Down to the last line, retype the records below exactly and skip the pictures.
Data: Begin
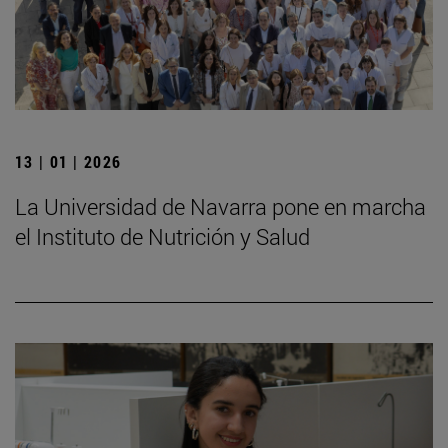
13 | 01 | 2026
La Universidad de Navarra pone en marcha
el Instituto de Nutrición y Salud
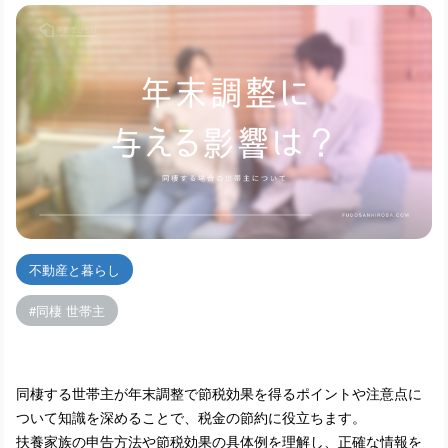
不動産と暮らし
同棲 世帯主
同棲する世帯主が年末調整で節税効果を得るポイントや注意点に
ついて知識を深めることで、税金の節約に役立ちます。
扶養家族の申告方法や節税効果の具体例を理解し、正確な情報を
Data: End
*Answer for the task*
13 | 01 | 2026
La Universidad de Navarra pone en marcha
el Instituto de Nutrición y Salud
不動産と暮らし
同棲 世帯主
同棲する世帯主が年末調整で節税効果を得るポイントや注意点に
ついて知識を深めることで、税金の節約に役立ちます。
扶養家族の申告方法や節税効果の具体例を理解し、正確な情報を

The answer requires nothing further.